**DIRECTIONS FOR THIS TASK**
Transcribe only the part of the material below that begins at the line containing "9000A-KTDT-900" and ends at the line containing "An empathetic, practical", with both kept and images left out.

**DATA FOR THIS TASK**
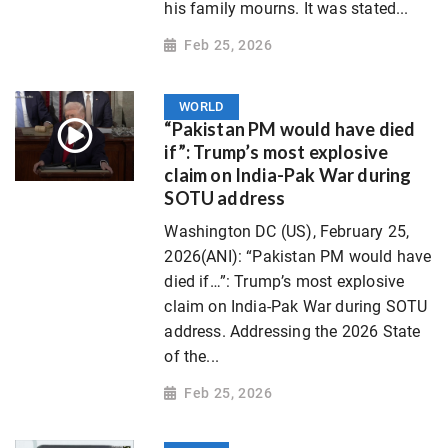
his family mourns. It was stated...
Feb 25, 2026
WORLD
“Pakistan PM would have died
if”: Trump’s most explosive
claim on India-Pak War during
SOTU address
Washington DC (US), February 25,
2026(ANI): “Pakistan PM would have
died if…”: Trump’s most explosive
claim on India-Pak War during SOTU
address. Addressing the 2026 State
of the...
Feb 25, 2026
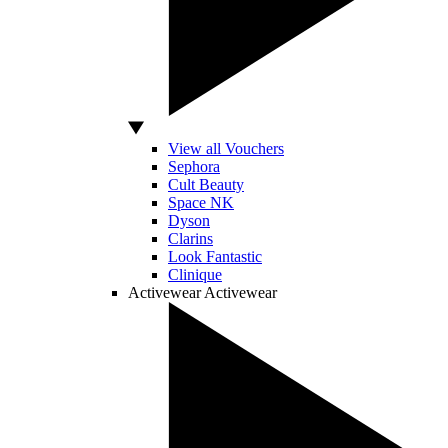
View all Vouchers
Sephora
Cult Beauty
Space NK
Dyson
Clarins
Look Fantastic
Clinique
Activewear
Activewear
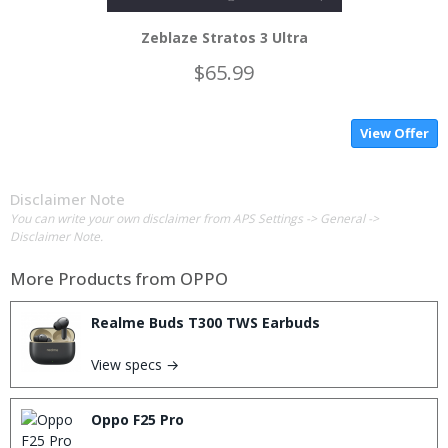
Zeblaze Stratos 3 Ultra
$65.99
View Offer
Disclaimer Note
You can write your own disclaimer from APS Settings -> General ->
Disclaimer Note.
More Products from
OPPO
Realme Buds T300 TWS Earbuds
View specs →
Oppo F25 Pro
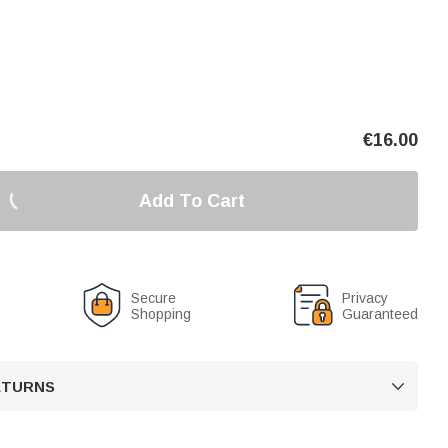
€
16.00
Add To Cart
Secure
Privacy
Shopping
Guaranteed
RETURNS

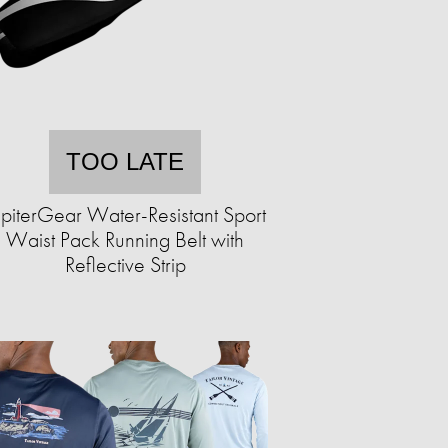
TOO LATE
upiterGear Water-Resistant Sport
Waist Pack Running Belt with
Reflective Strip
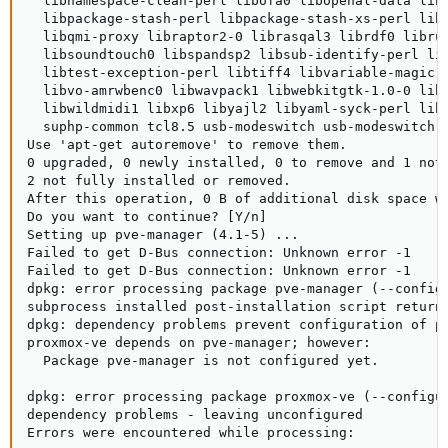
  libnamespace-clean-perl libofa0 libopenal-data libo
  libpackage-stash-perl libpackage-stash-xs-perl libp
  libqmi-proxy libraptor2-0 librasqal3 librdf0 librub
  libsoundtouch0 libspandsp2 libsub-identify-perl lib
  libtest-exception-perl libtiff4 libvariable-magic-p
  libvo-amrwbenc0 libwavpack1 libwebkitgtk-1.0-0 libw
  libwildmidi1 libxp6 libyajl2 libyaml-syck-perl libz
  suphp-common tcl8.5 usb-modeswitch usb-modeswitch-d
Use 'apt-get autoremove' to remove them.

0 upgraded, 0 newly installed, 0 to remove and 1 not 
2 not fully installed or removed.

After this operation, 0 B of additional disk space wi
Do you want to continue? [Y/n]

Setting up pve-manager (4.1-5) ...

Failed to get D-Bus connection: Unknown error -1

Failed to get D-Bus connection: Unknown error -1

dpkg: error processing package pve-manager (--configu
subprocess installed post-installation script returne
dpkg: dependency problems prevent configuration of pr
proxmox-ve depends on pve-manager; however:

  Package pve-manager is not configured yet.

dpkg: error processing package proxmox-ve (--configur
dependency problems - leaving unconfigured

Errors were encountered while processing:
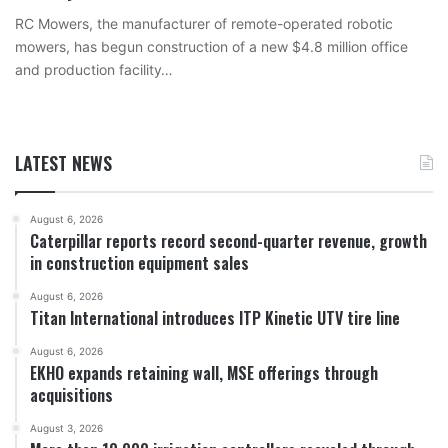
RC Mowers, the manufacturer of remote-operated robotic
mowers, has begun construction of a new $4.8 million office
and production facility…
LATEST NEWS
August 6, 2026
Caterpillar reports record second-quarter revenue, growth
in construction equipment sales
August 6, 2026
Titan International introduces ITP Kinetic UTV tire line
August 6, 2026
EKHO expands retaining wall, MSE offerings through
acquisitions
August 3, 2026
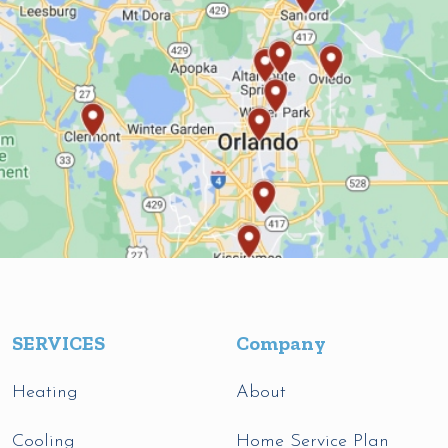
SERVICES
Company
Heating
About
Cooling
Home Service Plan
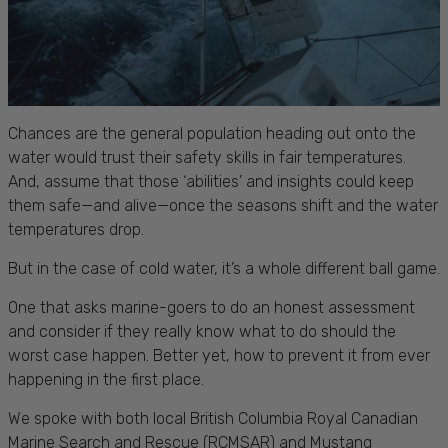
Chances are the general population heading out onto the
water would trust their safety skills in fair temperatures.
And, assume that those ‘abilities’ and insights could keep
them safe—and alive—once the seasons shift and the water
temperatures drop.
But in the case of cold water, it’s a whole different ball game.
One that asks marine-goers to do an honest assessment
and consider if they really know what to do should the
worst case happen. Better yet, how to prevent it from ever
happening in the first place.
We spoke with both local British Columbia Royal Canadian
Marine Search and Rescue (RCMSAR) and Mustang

* * *

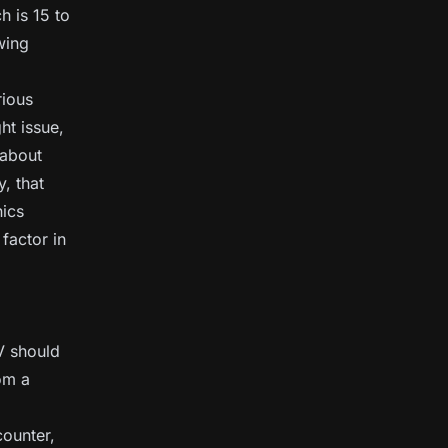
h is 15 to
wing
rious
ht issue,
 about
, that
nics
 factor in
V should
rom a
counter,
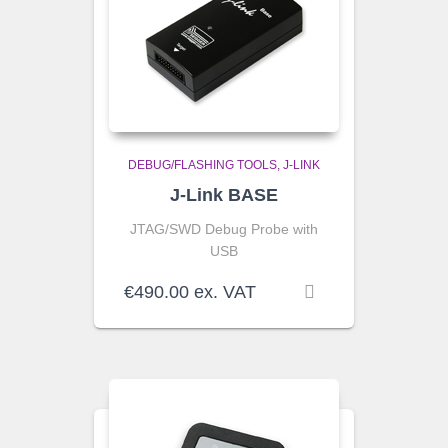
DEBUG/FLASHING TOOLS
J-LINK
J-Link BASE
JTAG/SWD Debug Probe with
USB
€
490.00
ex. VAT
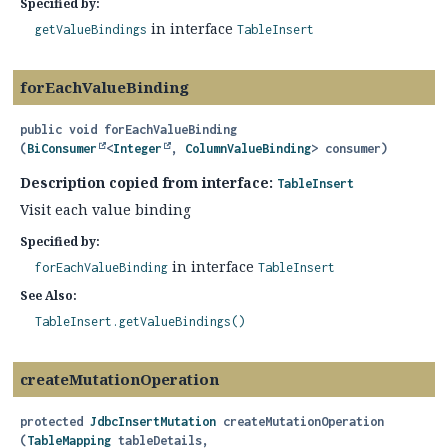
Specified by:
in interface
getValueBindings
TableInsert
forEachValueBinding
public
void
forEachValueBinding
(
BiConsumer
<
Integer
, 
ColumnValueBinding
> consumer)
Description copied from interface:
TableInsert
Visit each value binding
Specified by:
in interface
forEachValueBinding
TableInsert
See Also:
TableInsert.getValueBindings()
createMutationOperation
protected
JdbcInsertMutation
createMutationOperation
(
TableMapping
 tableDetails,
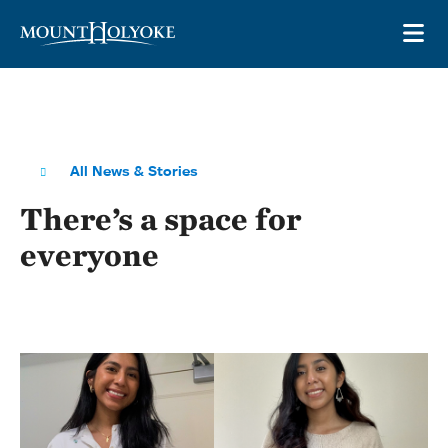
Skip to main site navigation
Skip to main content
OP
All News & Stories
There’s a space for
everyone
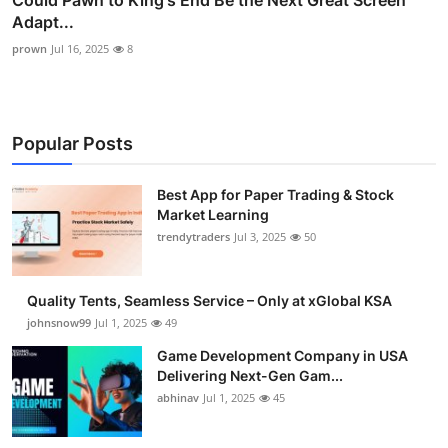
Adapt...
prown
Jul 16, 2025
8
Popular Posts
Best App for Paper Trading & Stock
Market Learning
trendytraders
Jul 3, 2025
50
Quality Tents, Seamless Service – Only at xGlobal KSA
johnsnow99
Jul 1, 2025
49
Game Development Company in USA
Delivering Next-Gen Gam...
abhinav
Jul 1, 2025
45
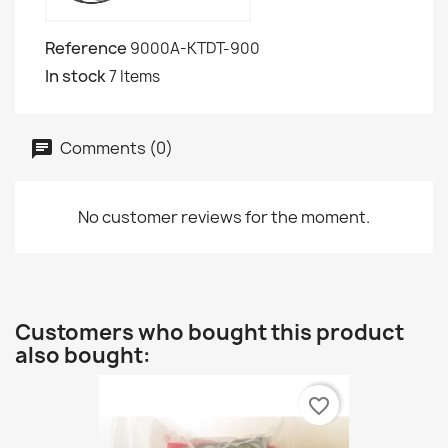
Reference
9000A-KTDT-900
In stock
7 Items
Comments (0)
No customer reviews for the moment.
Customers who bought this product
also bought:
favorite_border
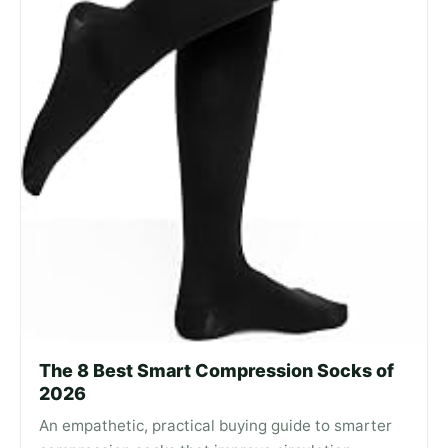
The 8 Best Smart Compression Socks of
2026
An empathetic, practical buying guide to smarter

**ANSWER TO THE EXERCISE**
9000A-KTDT-900
In stock
7 Items
Comments (0)
No customer reviews for the moment.
Customers who bought this product
also bought:
favorite_border
The 8 Best Smart Compression Socks of
2026
An empathetic, practical buying guide to smarter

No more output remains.